** Data supplied follows **

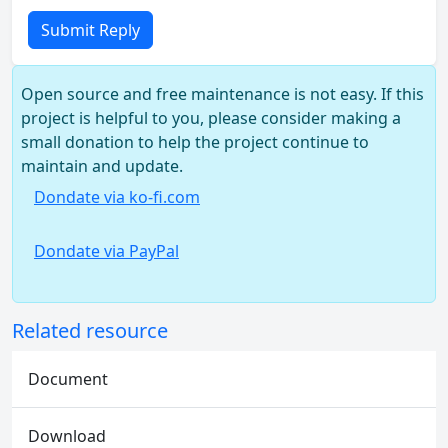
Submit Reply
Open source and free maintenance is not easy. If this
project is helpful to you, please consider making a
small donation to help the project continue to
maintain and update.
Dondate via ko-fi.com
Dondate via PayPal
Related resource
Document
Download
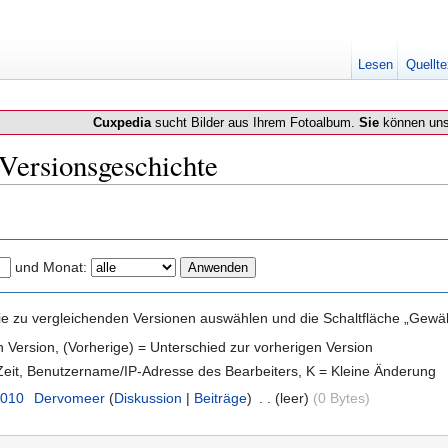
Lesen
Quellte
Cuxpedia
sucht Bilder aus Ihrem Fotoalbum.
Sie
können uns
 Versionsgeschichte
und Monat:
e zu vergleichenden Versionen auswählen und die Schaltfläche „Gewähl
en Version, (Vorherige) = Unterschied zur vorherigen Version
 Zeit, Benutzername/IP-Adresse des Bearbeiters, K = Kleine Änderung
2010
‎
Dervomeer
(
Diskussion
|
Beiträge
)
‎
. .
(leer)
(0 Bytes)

** End of Data supplied **

▶ [Task objective]
Restate the data word for word while omitting each picture.

▶ [Written response]
Submit Reply
Open source and free maintenance is not easy. If this
project is helpful to you, please consider making a
small donation to help the project continue to
maintain and update.
Dondate via ko-fi.com
Dondate via PayPal
Related resource
Document
Download
Lesen
Quellte
Cuxpedia
sucht Bilder aus Ihrem Fotoalbum.
Sie
können uns
 Versionsgeschichte
und Monat:
e zu vergleichenden Versionen auswählen und die Schaltfläche „Gewähl
en Version, (Vorherige) = Unterschied zur vorherigen Version
 Zeit, Benutzername/IP-Adresse des Bearbeiters, K = Kleine Änderung
2010
‎
Dervomeer
(
Diskussion
|
Beiträge
)
‎
. .
(leer)
(0 Bytes)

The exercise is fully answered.